As the present door operator assembly is typically used as a manual door with occasional activation by remote or push plate, part of the energy used to operate the door manually is recaptured and used to recharge the power storage pack 18. This allows the batteries to be constantly charged without having to remove and replace the power storage pack 18. If it is necessary to replace the batteries for charging purposes, the power storage pack 18 is easily removable.

A low battery LED may be provided as an indicator of low batteries, which may happen for example in case of misapplication of the door operator assembly or in case of automatic cycles outnumbering manual cycles required to generate power as will be described hereinafter. In this case, an optional plug in transformer may be used.

No wires are required to be run to the door operator assembly. As a result, the door operator assembly may be mounted according to a range of mounting arrangements, described hereinafter. Moreover, by using Radio Frequency remote control to activate the door operator assembly, the present door operator may be totally self-contained.

As seen in FIG. 5, the output drive unit 22 comprises an output shaft 48, a spring assembly, and a planetary gear train.

As seen in FIG. 6, the input drive unit 24 comprises the motor 30, a pulley 32 using a belt 34, an output shaft unit and the controller 31.

The pulley 32 is connected to a first stage planetary sun gear 23 (see FIG. 13). The sun gear 23 drives a first stage planetary gear consisting of three plastic planet gears 38 driving an output carrier 40. The output carrier 40 drives a second set 42 of three planet gears, which are cut or powdered metal gears driving drives an intermediate carrier 44. The intermediate carrier 44 drives a final set of five planetary gears 46, which are cut or powdered metal gears driving the output shaft 48.

The use of a pulley and belt arrangement allows for a parallel rotational axis structure of the door operator assembly, which allows the motor 30 to be positioned next to the gear train. Alternatively, a set of straight spur or helical spur gears may be used instead of the pulley arrangement to allow for an increased reduction ratio.

As a result, the door operator the door operator assembly is extremely compact while maintaining high strength and high efficiency. For example, the overall dimensions of the operator unit 10 are approximately 8″ tall, 8″ wide (including battery pack), and 2.5″ thick.

An eccentric is used to load the spring assembly and provide torque to close the door, which offers the ability to control the force profile of the door. As shown in FIG. 5, the output shaft 48 is connected to an eccentric 27. As the output shaft 48 is rotated, the eccentric 27 causes a roller assembly 35, shown in FIG. 16, to move and compress two-nested helical compression springs 33 and 37. The linear force of the springs 33 and 37 results in a torque in the closing direction on the output shaft 48. By modifying the profile of the eccentric 27, the torque on the door can be controlled to be a constant through the range of door motion.

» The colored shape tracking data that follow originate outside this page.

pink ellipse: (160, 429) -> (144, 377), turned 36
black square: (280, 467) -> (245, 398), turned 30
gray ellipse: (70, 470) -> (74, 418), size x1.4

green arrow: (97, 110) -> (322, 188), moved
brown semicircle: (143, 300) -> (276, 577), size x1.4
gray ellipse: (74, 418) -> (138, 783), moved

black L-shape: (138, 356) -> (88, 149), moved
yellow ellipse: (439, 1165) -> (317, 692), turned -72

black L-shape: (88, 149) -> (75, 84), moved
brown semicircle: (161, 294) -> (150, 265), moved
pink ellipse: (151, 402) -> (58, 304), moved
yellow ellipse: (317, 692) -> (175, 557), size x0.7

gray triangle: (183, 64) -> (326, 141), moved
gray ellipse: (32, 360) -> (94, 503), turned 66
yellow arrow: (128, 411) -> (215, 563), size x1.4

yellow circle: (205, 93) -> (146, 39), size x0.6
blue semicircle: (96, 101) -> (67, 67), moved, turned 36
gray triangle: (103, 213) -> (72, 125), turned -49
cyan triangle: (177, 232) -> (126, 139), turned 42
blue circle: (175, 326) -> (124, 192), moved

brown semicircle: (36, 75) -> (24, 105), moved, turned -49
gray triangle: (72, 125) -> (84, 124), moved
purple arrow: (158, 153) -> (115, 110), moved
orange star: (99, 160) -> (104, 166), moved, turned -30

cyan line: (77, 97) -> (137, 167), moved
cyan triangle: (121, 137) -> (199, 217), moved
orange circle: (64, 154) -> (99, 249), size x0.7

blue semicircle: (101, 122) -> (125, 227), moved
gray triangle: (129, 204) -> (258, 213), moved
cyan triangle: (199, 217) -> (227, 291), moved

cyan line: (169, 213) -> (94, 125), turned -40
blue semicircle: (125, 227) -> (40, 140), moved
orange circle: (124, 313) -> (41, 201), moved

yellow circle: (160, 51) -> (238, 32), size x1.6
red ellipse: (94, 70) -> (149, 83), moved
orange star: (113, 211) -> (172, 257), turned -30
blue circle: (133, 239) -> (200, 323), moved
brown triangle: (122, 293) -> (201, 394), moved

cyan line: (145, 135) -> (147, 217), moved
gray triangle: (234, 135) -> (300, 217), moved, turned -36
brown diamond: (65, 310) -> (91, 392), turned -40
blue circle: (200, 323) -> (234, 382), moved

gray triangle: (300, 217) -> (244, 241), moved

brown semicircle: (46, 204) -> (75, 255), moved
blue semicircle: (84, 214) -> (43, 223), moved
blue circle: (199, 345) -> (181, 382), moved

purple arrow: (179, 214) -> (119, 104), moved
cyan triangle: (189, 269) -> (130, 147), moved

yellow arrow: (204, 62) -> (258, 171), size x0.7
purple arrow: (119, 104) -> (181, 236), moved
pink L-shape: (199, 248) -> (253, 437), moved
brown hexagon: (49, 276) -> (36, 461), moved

Alternatively, the profile of the eccentric 27 can be modified to provide increased torque near the closed position of the door as is often desired to ensure proper door closing in conditions where there is wind or stack pressures which tend to push the door open. This provides for a smooth manual opening feel to the user and ensures reliable closing of the door.

The eccentric 27 design allows the use of robust compression springs instead of commonly used clock type springs, which are known to fail prematurely. Moreover, since clock type springs only provide torque in one direction, door operators using this type of spring system are handed and require disassembly to reverse the handing thereof. By making the profile of the eccentric 27 symmetrical, the present door operator can be used in either direction and allows for use of a same door operator on either a left or a right hand door.

Interestingly, once the present door operator assembly is installed on the door, the spring force may be adjusted by a spring adjustment set screw 39, whereas other door operators require the door arms to be repositioned, the header to be opened for access, or the door operator to be removed from the header to adjust the spring force.

The spring assembly absorbs energy when the door is opened and stores that energy for use later in closing the door, which is typically required to allow the door to close when no power is supplied to the door operator assembly, as in a case of power failure for example. Each time the door is opened by a person, energy is applied to the door and stored in the spring assembly, the thus stored energy being then released to close the door. The motor is used as a generator, the excess energy released by the spring assembly is recaptured to be stored in the self-contained power pack, each manual cycle being used to recharge the power pack.

When the present door operator is battery powered and able to capture energy on the open cycle by using the motor as a generator, as will be described hereinafter, it is possible to use the power pack to temporarily store the power, instead of a spring. The energy can then be released into the motor to close the door. In such an alternative embodiment, the door operator does not comprise any spring assembly, which reduces the number of parts required and hence the total cost.

In FIG. 3, the linkage comprises a shock absorbing door arm 16 and a drive arm unit 14. The output shaft 48 is supported by a housing 45. The output shaft 48 is connected to the drive arm unit 14 as shown in FIG. 5.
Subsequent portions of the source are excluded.